Aufwändige Dreharbeiten, reale Kulissen, üppigste Ausstattung – haben Sie manchmal Angst, dass Ihre Art des Filmemachens in Zeiten schrumpfender Budgets und KI-Technologien zusehends vom Aussterben bedroht ist?
Darüber mache ich mir nicht allzu viele Gedanken. Und wenn es so kommen sollte, dann ist das eben so. Wenn ich eines weiß, dann dass das unser aller Existenz, und damit auch unsere Arbeit, flüchtig und vergänglich ist. Wir sind einen Moment lang hier – und dann sind wir weg. Auch Filme sind nicht für die Ewigkeit gemacht, wie man manchmal glaubt. Weite Teile der mexikanischen Filmgeschichte existieren nicht mehr, weil sie nicht konserviert wurden. 85% des Stummfilmkinos sind heute verschwunden. Traurig, aber wahr. Kein Wunder, dass schon Hitchcock früher gesagt hat: »Warum sollte ich mir Gedanken um die Nachwelt machen? Was hat die Nachwelt je für mich getan?« Womit ich sagen will: Ich freue mich, Filme drehen zu dürfen, solange mir das eben möglich ist. Aber wenn das irgendwann nicht mehr der Fall sein sollte, werde ich ohnehin bald vergessen sein.
Aller Schwierigkeiten zum Trotz, die Sie als Regisseur in der Filmbranche schon durchmachen mussten, lieben Sie das Kino weiterhin mit Leib und Seele und feiern in einer Tour die Arbeit Ihrer Kolleginnen und Kollegen. Wie behalten Sie sich Ihre Filmleidenschaft bei?

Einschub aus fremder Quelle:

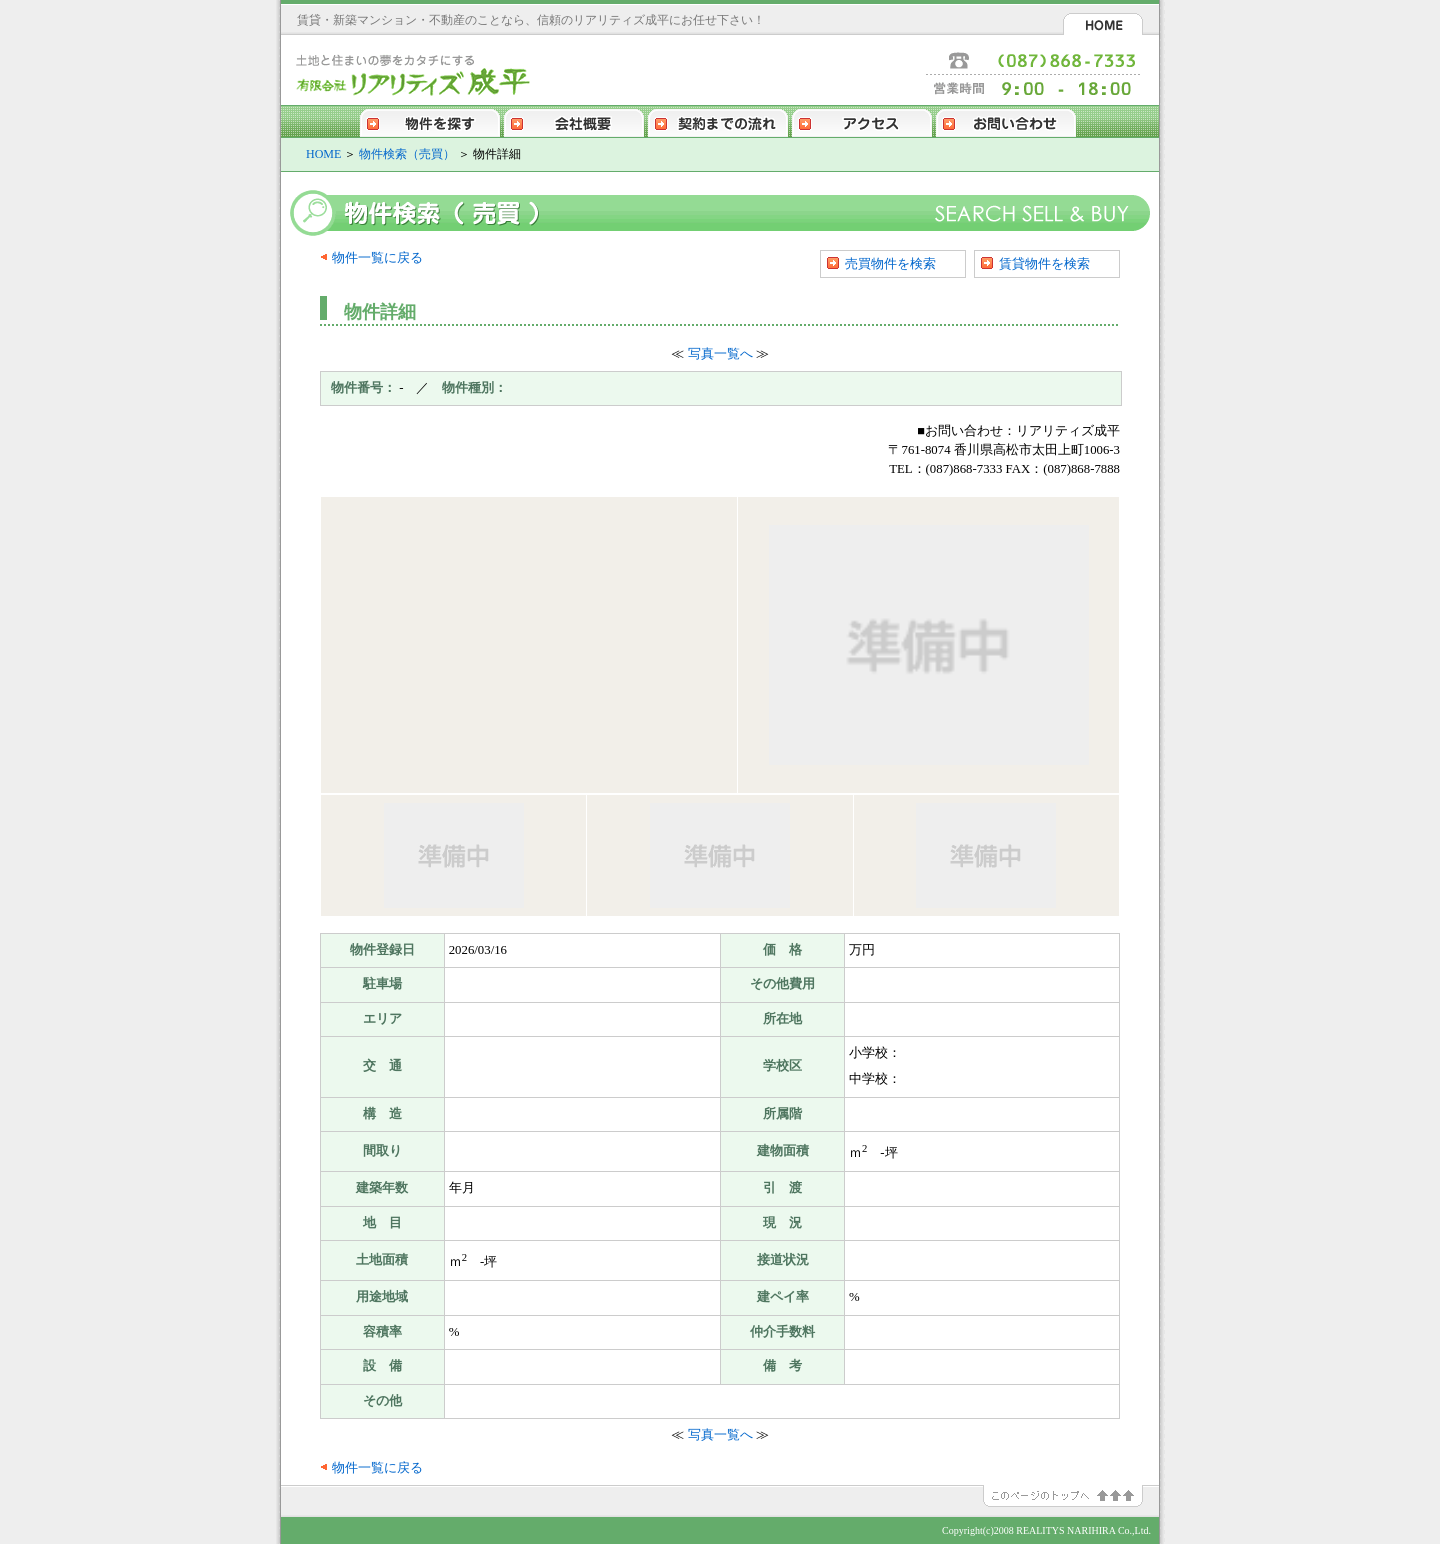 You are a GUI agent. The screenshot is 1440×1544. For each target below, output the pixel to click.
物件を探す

Wie könnte ich das Kino nicht weiterhin lieben? Wer Filme dreht, sieht sich immerzu Widerständen und Hindernissen gegenüber, deswegen muss man selbst doch das Gegengewicht dazu darstellen. Nicht nur für sich, sondern auch für andere. Wer ein einziges Leben verändert, verändert eine ganze Generation. Daran glaube ich fest. Und andere zu fördern, zu unterstützen, zu ermächtigen, kann wirklich lebensverändernd sein. Meine Produzentin Bertha Navarro ist dafür das beste Beispiel. Hätte sie mir damals nicht meinen ersten Film »Cronos« ermöglicht, würde ich heute als Regisseur nicht existieren. Aber auch Gleichgesinnte wie David Cronenberg, der früh Interesse zeigte an meinen eigentümlichen Geschichten, haben mein Leben verändert. Die Leidenschaft und Unterstützung von Menschen wie ihm will ich gerne weitergeben.
Mit »Frankenstein« haben Sie sich nun den am längsten gehegten Traum Ihres Lebens erfüllt. Was kommt danach? Schlagen Sie filmisch ein ganz neues Kapitel auf?
Das ist genau das, was ich versuchen will. Ich denke, ich muss mal etwas Neues probieren: nüchterneres, reduzierteres Kino, schmucklos und brutal inspiriert von Sidney Lumet, Don Siegel oder Alan J. Pakula, deren Siebzigerjahre-Filme ich so sehr bewundere. Mich interessieren Krimis und Gangster-Geschichten, zumal in der Auseinandersetzung mit Gewalt und Unmenschlichkeit. Gerade bin ich tatsächlich sehr vorfreudig bei der Aussicht, mal einen vollkommen neuen Weg einzuschlagen.